From: Eric Prud'hommeaux <eric@w3.org>
Date: Mon, 6 Jun 2005 01:27:26 -0400
To: "Seaborne, Andy" <andy.seaborne@hp.com>
Cc: Dan Connolly <connolly@w3.org>, RDF Data Access Working Group <public-rdf-dawg@w3.org>
Message-ID: <20050606052726.GA7441@w3.org>
On Fri, Jun 03, 2005 at 06:02:48PM +0100, Seaborne, Andy wrote:
> 
> 
> 
> Eric Prud'hommeaux wrote:
> >On Wed, Jun 01, 2005 at 03:51:19PM +0100, Seaborne, Andy wrote:
> >
> >>
> >>
> >>Dan Connolly wrote:
> >><snip/>
> >>
> >>>Also, Andy, can you take TimBL's comment
> >>>http://lists.w3.org/Archives/Public/public-rdf-dawg-comments/2004Nov/0020.html
> >>>
> >>>and extract a test case that shows how the difference
> >>>between the 12 Oct design and what TimBL is asking for?
> >>
> >>In the Oct 12 design, expresses in current language, the default graph 
> >>(Tim's
> >>default KB) is the RDF merge of the named graphs.
> >>
> >>Tim made two points:
> >>
> >>1/ There are many ways to create graphs - merge is just one of them.  His
> >>example 0 show one that is the OWL closure of the merge.  This seems quite
> >>timely again with possible rules work in the air.
> >>
> >>2/ That the default to believing (Tim's word) all RDF and the merge of 
> >>the RDF
> >>is dangerous.  The example 2 is FOAF based.
> >>
> >>
> >>Example 0:
> >>
> >>G1.ttl:
> >>:mary foaf:phone   "1234" .
> >>
> >>G2.ttl
> >>:mary owl:sameAs :maryJ .
> >>
> >>
> >>then
> >>
> >>   SELECT ?phone WHERE { :maryJ foaf:phone ?phone }
> >>
> >>gives :maryJ has phone "1234" yet no graph made this claim.  G2 can 
> >>injected by a third party.
> >>
> >>------------------------------
> >>
> >>Suppose we have two graphs that have been got through crawling.  One 
> >>happens to
> >>be out of date but that's the nature of FOAF:
> >>
> >>Named graph <G1>
> >>_:x foaf:name "Alice" .
> >>_:x foaf:mbox <mailto:alice@example.org> .
> >>_:x diet:preference "Vegetarian" .
> >>
> >>Named graph <G2>
> >>_:y foaf:name "Alice" .
> >>_:y foaf:mbox <mailto:alice@example.org> .
> >>_:y diet:preference "Vegan" .
> >>
> >>Let's try checking dietary preferences:
> >>
> >>ASK { [ foaf:name "Alice" ; diet:preference "Vegan" ] }
> >>
> >>=> (Oct 12 design) Yes
> >>
> >>=> (Tim asks for) No
> >
> >
> >Calling them "named graphs" above somewhat pre-decides the answer.
> >I think it's interesting to compare the respective expressivities
> >of both languages.  Both proposals allow you to ask either question.
> 
> Not really.
> 
> The test case is what happen when there is no description of the dataset 
> provided.  Can the publisher make available, as named graphs, some RDF 
> without that always being in the default graph.  The Oct-12 design says "no 
> you can't".
> 
> The current design can express a wider range of datasets than the Oct-12 
> design.

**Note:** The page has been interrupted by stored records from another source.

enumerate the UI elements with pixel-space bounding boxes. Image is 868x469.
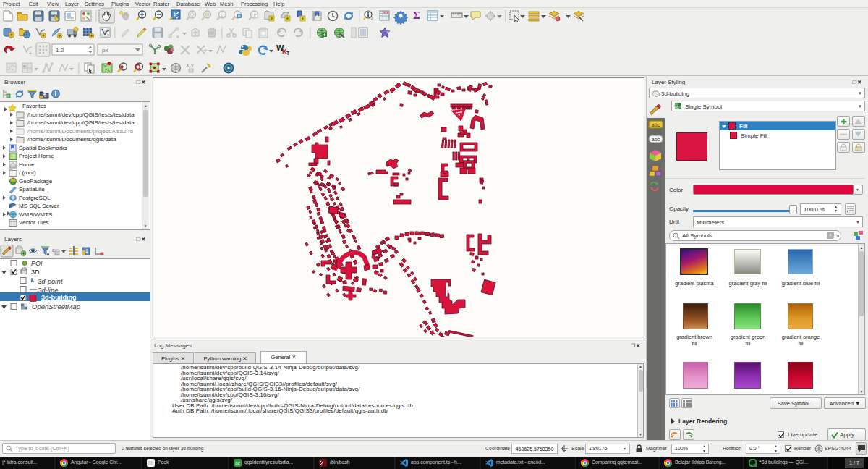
svg-text:1:1: 1:1	[221, 13, 227, 17]
svg-text:T: T	[286, 51, 290, 56]
svg-text:X,Y: X,Y	[186, 63, 195, 68]
svg-text:ε: ε	[52, 247, 55, 253]
svg-text:oc: oc	[235, 461, 239, 465]
svg-text:1.2: 1.2	[56, 47, 64, 54]
svg-text:abc: abc	[652, 122, 660, 127]
svg-text:px: px	[102, 47, 108, 54]
svg-text:abc: abc	[652, 137, 660, 142]
svg-text:Σ: Σ	[413, 9, 420, 21]
svg-text:2: 2	[370, 16, 373, 21]
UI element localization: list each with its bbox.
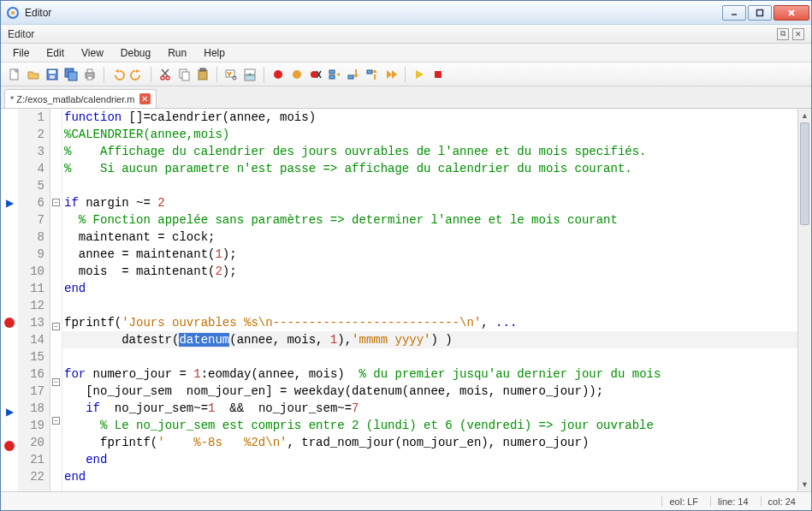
scroll-thumb[interactable] <box>800 122 809 225</box>
find-icon[interactable] <box>222 66 240 83</box>
svg-marker-40 <box>353 74 359 78</box>
close-button[interactable] <box>773 5 809 21</box>
paste-icon[interactable] <box>194 66 211 83</box>
redo-icon[interactable] <box>128 66 145 83</box>
breakpoint-gutter[interactable]: ▶▶ <box>1 109 18 491</box>
code-line[interactable]: [no_jour_sem nom_jour_en] = weekday(date… <box>62 383 797 400</box>
step-in-icon[interactable] <box>345 66 362 83</box>
line-number: 21 <box>18 451 44 468</box>
code-line[interactable]: % Le no_jour_sem est compris entre 2 (lu… <box>62 417 797 434</box>
svg-line-20 <box>163 69 169 76</box>
window-title: Editor <box>25 7 722 19</box>
svg-rect-25 <box>200 68 205 71</box>
svg-rect-37 <box>329 75 335 79</box>
panel-close-icon[interactable]: ✕ <box>792 28 804 40</box>
continue-icon[interactable] <box>382 66 400 83</box>
code-line[interactable]: function []=calendrier(annee, mois) <box>62 109 797 126</box>
svg-marker-45 <box>416 70 424 79</box>
fold-toggle-icon[interactable]: − <box>52 417 60 425</box>
code-line[interactable]: mois = maintenant(2); <box>62 263 797 280</box>
step-icon[interactable] <box>326 66 343 83</box>
separator <box>104 67 104 82</box>
save-all-icon[interactable] <box>62 66 80 83</box>
line-number: 5 <box>18 177 44 194</box>
svg-point-32 <box>293 70 301 79</box>
code-line[interactable]: fprintf(' %-8s %2d\n', trad_nom_jour(nom… <box>62 434 797 451</box>
editor-area: ▶▶ 12345678910111213141516171819202122 −… <box>1 109 811 491</box>
replace-icon[interactable] <box>241 66 258 83</box>
print-icon[interactable] <box>81 66 98 83</box>
open-file-icon[interactable] <box>25 66 42 83</box>
svg-marker-17 <box>136 69 140 73</box>
code-line[interactable]: fprintf('Jours ouvrables %s\n-----------… <box>62 314 797 331</box>
code-line[interactable]: if no_jour_sem~=1 && no_jour_sem~=7 <box>62 400 797 417</box>
save-icon[interactable] <box>44 66 61 83</box>
separator <box>151 67 151 82</box>
app-icon <box>6 6 20 20</box>
breakpoint-cond-icon[interactable] <box>288 66 305 83</box>
scroll-up-icon[interactable]: ▲ <box>798 109 811 122</box>
code-line[interactable] <box>62 177 797 194</box>
breakpoint-clear-icon[interactable] <box>307 66 324 83</box>
code-line[interactable]: annee = maintenant(1); <box>62 246 797 263</box>
copy-icon[interactable] <box>175 66 193 83</box>
code-line[interactable]: datestr(datenum(annee, mois, 1),'mmmm yy… <box>62 331 797 348</box>
fold-toggle-icon[interactable]: − <box>52 199 60 206</box>
code-area[interactable]: function []=calendrier(annee, mois)%CALE… <box>62 109 797 491</box>
code-line[interactable] <box>62 348 797 365</box>
window-titlebar[interactable]: Editor <box>1 1 811 25</box>
svg-rect-15 <box>87 76 92 80</box>
fold-gutter[interactable]: −−−− <box>50 109 62 491</box>
code-line[interactable]: % Si aucun parametre n'est passe => affi… <box>62 160 797 177</box>
line-number: 3 <box>18 143 44 160</box>
code-line[interactable]: end <box>62 451 797 468</box>
minimize-button[interactable] <box>722 5 746 21</box>
menu-debug[interactable]: Debug <box>114 45 157 61</box>
file-tab[interactable]: * Z:/exos_matlab/calendrier.m ✕ <box>4 89 157 108</box>
code-line[interactable]: for numero_jour = 1:eomday(annee, mois) … <box>62 365 797 383</box>
toolbar <box>1 62 811 86</box>
menu-file[interactable]: File <box>6 45 36 61</box>
breakpoint-toggle-icon[interactable] <box>270 66 287 83</box>
line-number: 6 <box>18 194 44 211</box>
vertical-scrollbar[interactable]: ▲ ▼ <box>797 109 811 491</box>
menu-help[interactable]: Help <box>197 45 232 61</box>
scroll-down-icon[interactable]: ▼ <box>798 478 811 491</box>
current-line-arrow-icon: ▶ <box>1 403 18 420</box>
fold-toggle-icon[interactable]: − <box>52 323 60 330</box>
code-line[interactable] <box>62 297 797 314</box>
cut-icon[interactable] <box>157 66 174 83</box>
tab-close-icon[interactable]: ✕ <box>139 93 151 104</box>
svg-line-21 <box>162 69 168 76</box>
maximize-button[interactable] <box>748 5 772 21</box>
separator <box>216 67 217 82</box>
line-number: 22 <box>18 468 44 485</box>
stop-icon[interactable] <box>430 66 447 83</box>
code-line[interactable]: % Fonction appelée sans paramètres => de… <box>62 211 797 229</box>
separator <box>405 67 406 82</box>
svg-rect-12 <box>68 72 77 80</box>
menu-view[interactable]: View <box>74 45 110 61</box>
new-file-icon[interactable] <box>6 66 23 83</box>
code-line[interactable]: %CALENDRIER(annee,mois) <box>62 126 797 143</box>
fold-toggle-icon[interactable]: − <box>52 378 60 386</box>
code-line[interactable]: if nargin ~= 2 <box>62 194 797 211</box>
code-line[interactable]: end <box>62 280 797 297</box>
step-out-icon[interactable] <box>364 66 381 83</box>
breakpoint-icon[interactable] <box>4 318 15 328</box>
code-line[interactable]: maintenant = clock; <box>62 229 797 246</box>
code-line[interactable]: % Affichage du calendrier des jours ouvr… <box>62 143 797 160</box>
line-number: 12 <box>18 297 44 314</box>
breakpoint-icon[interactable] <box>4 441 15 451</box>
svg-point-33 <box>311 71 317 78</box>
line-number: 7 <box>18 211 44 229</box>
menu-edit[interactable]: Edit <box>39 45 71 61</box>
undock-icon[interactable]: ⧉ <box>777 28 789 40</box>
run-icon[interactable] <box>411 66 428 83</box>
code-line[interactable]: end <box>62 468 797 485</box>
current-line-arrow-icon: ▶ <box>1 194 18 211</box>
menu-run[interactable]: Run <box>161 45 193 61</box>
separator <box>264 67 264 82</box>
undo-icon[interactable] <box>110 66 127 83</box>
svg-rect-10 <box>50 75 55 79</box>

It can express the setup of the Oct-12 design if the publisher 
>    wishes to.
> 
> >
> >In Source (12-Oct) parlance:
> >
> >  ASK
> > LOAD <G1> <G2>
> >WHERE { [ foaf:name "Alice" ; diet:preference "Vegan" ] }
> >=> Yes
> >
> >  ASK
> > LOAD <G1> <G2>
> >WHERE { GRAPH ?g { [ foaf:name "Alice" ; diet:preference "Vegan" ] } .
> >        FILTER ?g != <G1> && ?g != <G2> }
> >=> No
> 
> But this isn't the query in the test case because it has added the fact 
> that the client knows that there are named graphs present.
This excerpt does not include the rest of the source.